Page-level text extractions:
▽

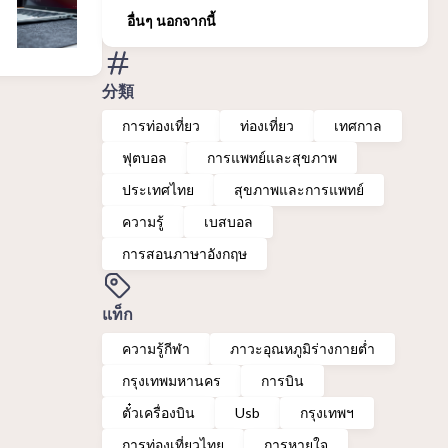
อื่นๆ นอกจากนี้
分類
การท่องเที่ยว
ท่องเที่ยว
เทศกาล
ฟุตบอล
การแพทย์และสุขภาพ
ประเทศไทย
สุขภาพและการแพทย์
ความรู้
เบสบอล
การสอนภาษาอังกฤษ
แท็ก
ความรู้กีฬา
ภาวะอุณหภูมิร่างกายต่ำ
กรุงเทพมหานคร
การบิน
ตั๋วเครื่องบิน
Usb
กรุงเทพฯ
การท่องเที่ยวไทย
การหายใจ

△
▽

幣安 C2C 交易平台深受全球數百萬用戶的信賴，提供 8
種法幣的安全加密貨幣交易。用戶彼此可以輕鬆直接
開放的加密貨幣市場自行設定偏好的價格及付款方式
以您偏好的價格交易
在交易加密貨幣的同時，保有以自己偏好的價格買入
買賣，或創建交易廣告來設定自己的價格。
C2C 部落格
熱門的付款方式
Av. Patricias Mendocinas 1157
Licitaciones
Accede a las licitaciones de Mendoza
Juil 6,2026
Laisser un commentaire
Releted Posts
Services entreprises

△
▽

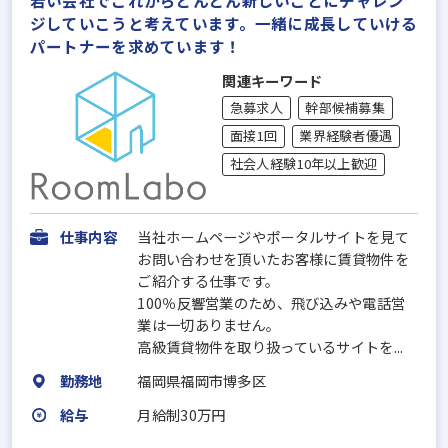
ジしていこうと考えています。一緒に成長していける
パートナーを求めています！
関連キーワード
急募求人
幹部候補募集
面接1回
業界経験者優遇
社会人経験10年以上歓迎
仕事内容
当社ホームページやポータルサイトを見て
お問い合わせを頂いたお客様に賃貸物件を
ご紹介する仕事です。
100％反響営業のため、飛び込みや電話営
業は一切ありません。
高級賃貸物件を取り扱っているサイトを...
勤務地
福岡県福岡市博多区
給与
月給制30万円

△

TASK TO COMPLETE:
From the entries above, copy every line containing the word "องเท".

ANSWER FOR THIS EXERCISE:
การท่องเที่ยว
ท่องเที่ยว
การท่องเที่ยวไทย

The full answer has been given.